**Extracted records:**
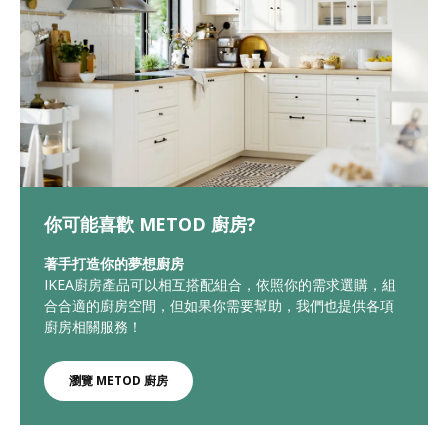
你可能喜歡 METOD 廚房?
著手打造你的夢想廚房
IKEA廚房產品可以相互搭配組合，依照你的需求選購，組
合合適的廚房空間，但如果你需要幫助，我們也提供各項
廚房相關服務！
瀏覽 METOD 廚房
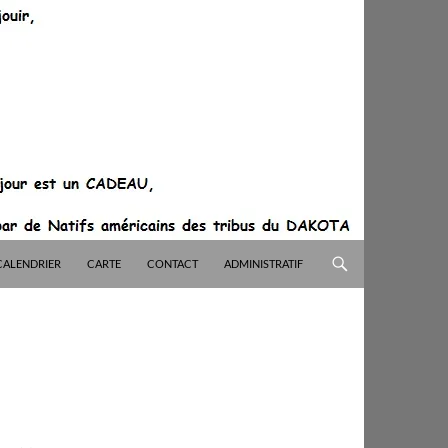
CALENDRIER
CARTE
CONTACT
ADMINISTRATIF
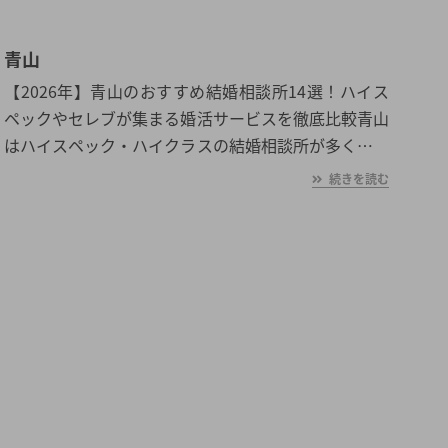
青山
【2026年】青山のおすすめ結婚相談所14選！ハイス
ペックやセレブが集まる婚活サービスを徹底比較青山
はハイスペック・ハイクラスの結婚相談所が多く集ま
りますが、通常の大手結婚相談所の支店も近いです。
続きを読む
そこで今回は青山で人気の大手結婚相談所やハイクラ
ス結婚相談所を集めて比較表にしてみました。青山で
自分に合う結婚相談所を探したい人はぜひ下記から選
んでみてください。 青山のおすすめ結婚相談所14選
それでは早速青山でおすすめな結婚相談所を紹介して
いきます。結婚相談所名から初回にかかる料金や特
徴・おすすめなポイントも比較しています。|番号|結
婚相談所名|主な対応地域|料金|特徴・ポイント||---|---
|---|---|---||1|エン婚活エージェント|全国|25,080
円〜|・完全オンラインの結婚相談所・料金が安い||2|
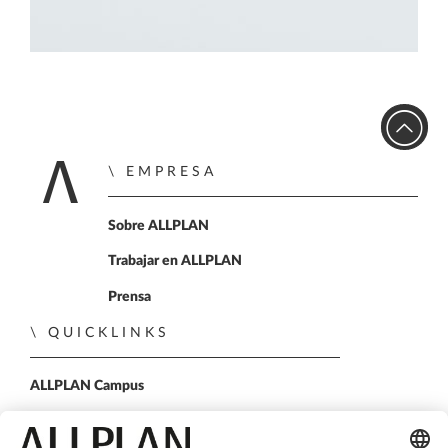
EMPRESA
Home
Sobre ALLPLAN
Trabajar en ALLPLAN
Prensa
QUICKLINKS
ALLPLAN Campus
ALLPLAN Connect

**Problem:** Output the records above exactly, leaving out pictures.

**Finished task:**
你可能喜歡 METOD 廚房?
著手打造你的夢想廚房
IKEA廚房產品可以相互搭配組合，依照你的需求選購，組
合合適的廚房空間，但如果你需要幫助，我們也提供各項
廚房相關服務！
瀏覽 METOD 廚房
CALENDRIER
CARTE
CONTACT
ADMINISTRATIF
青山
【2026年】青山のおすすめ結婚相談所14選！ハイス
ペックやセレブが集まる婚活サービスを徹底比較青山
はハイスペック・ハイクラスの結婚相談所が多く集ま
りますが、通常の大手結婚相談所の支店も近いです。
続きを読む
そこで今回は青山で人気の大手結婚相談所やハイクラ
ス結婚相談所を集めて比較表にしてみました。青山で
自分に合う結婚相談所を探したい人はぜひ下記から選
んでみてください。 青山のおすすめ結婚相談所14選
それでは早速青山でおすすめな結婚相談所を紹介して
いきます。結婚相談所名から初回にかかる料金や特
徴・おすすめなポイントも比較しています。|番号|結
婚相談所名|主な対応地域|料金|特徴・ポイント||---|---
|---|---|---||1|エン婚活エージェント|全国|25,080
円〜|・完全オンラインの結婚相談所・料金が安い||2|
EMPRESA
Home
Sobre ALLPLAN
Trabajar en ALLPLAN
Prensa
QUICKLINKS
ALLPLAN Campus
ALLPLAN Connect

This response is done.